[Info-vax] swap and page files
Bill Gunshannon
billg999 at cs.uofs.edu
Tue Jan 1 13:41:43 EST 2013
In article <h_mdnQl39b7-kH_NnZ2dnUVZ_qydnZ2d at giganews.com>,
"Richard B. Gilbert" <rgilbert88 at comcast.net> writes:
> On 12/30/2012 6:10 AM, Paul Sture wrote:
>> --
>> Paul Sture
>
> Any language is easy if you are between the ages of two years and
> about five or six years. We are programmed to learn one or more
> languages in those years.
Reality tends to prove otherwise.
>
> I was born during World War Two and travel to both Europe and the
> "far east" was severely restricted! I was introduced to Spanish in
> ninth grade. German was what I wanted but very few people care what you
> want. "You must study a foreign language. Your options are French or
> Spanish." I chose
> Spanish.
>
> The following year I attended a different school.
> "No, you can't waste that year of Spanish!" "No, you may not
> study both Spanish and German!" <sigh!!!!> My teachers
> could not explain WHY Spanish needed both "Ser" and "Estar", both
> of which translate to the English the verb "to be"!
>
> When I finished U.S. Army Training, the powers saw fit to send me to
> Japan.
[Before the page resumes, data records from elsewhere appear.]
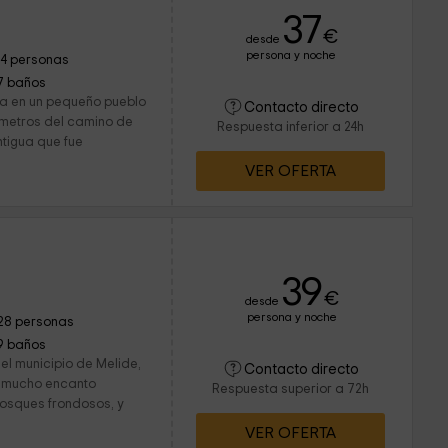
37
€
desde
persona y noche
14 personas
7 baños
lla en un pequeño pueblo
Contacto directo
lómetros del camino de
Respuesta inferior a 24h
ntigua que fue
VER OFERTA
39
€
desde
persona y noche
28 personas
9 baños
l municipio de Melide,
Contacto directo
n mucho encanto
Respuesta superior a 72h
osques frondosos, y
VER OFERTA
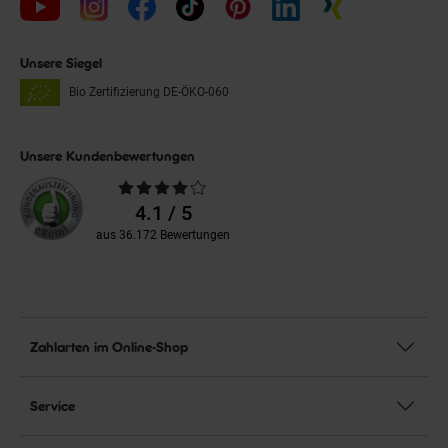
Unsere Siegel
Bio Zertifizierung
DE-ÖKO-060
Unsere Kundenbewertungen
Durchschnittliche
Bewertungen
4.1 / 5
aus 36.172 Bewertungen
Zahlarten im Online-Shop
Service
My second overseas assignment was in Turkey.
>
> For a few years, I could order a beer in five languages:
> English, Spanish, German, Japanese, and Turkish!
In High School, after my mandatory two years of Latin (which tells you
how old I am!) I was told I had no apptitude for languages so was not
allowed to study any. After High School I went in the Army. I qualified
every school but the Defense Language Institute as my DLAT score said,
you guessed it, no apptitude for languages. One year into my first Army
tour I was sent to Germany. I chose to not live in the barracks (and
EM Club) like most of my peers and spent most of my time among Germans.
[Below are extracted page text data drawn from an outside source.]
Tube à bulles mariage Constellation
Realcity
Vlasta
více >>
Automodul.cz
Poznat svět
After about 6 months I could converse freely in restaurants and clubs.
I spoke with enough of a dialect that on trips away from my base (I
went often to Garmisch for Winter Sports) people could tell wehere I
was from in Germany. By the time I left Germany, I could speak, read,
write and thoroughly understand German. (and a little Italian, French
and Russian) Came home, went back to Germany (again with the Army) 4
years later. This time I was not stationed with Americans so I was
even more immersed in Germany. Developed my German considerably. Came
back 3 years later. 15 years later I started taking German in college.
Instead of the usual "What I did this summer" essays I was writting
philosophical papers on subjects like Rassismus and "Die Mauer im Kopf".
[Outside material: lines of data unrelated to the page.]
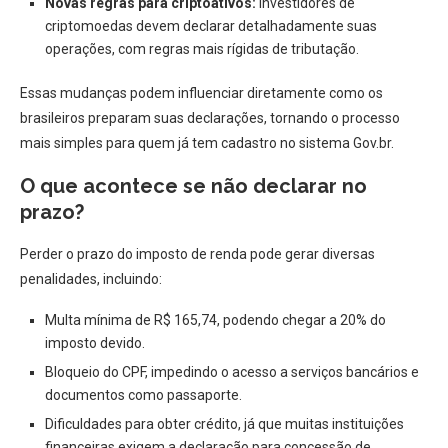
Novas regras para criptoativos:
Investidores de
criptomoedas devem declarar detalhadamente suas
operações, com regras mais rígidas de tributação.
Essas mudanças podem influenciar diretamente como os
brasileiros preparam suas declarações, tornando o processo
mais simples para quem já tem cadastro no sistema Gov.br.
O que acontece se não declarar no
prazo?
Perder o prazo do imposto de renda pode gerar diversas
penalidades, incluindo:
Multa mínima de R$ 165,74, podendo chegar a 20% do
imposto devido.
Bloqueio do CPF, impedindo o acesso a serviços bancários e
documentos como passaporte.
Dificuldades para obter crédito, já que muitas instituições
financeiras exigem a declaração para concessão de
Today I am fluent in German, listen to German radio everyday in my home
and all this from someone with no apptitude for languages. Oh yeah, while
no where near fluent I get by in French and can still understand some
Italian, Russian and Spanish. I tried Arabic, but there is a real killer!!
bill
--
Bill Gunshannon | de-moc-ra-cy (di mok' ra see) n. Three wolves
billg999 at cs.scranton.edu | and a sheep voting on what's for dinner.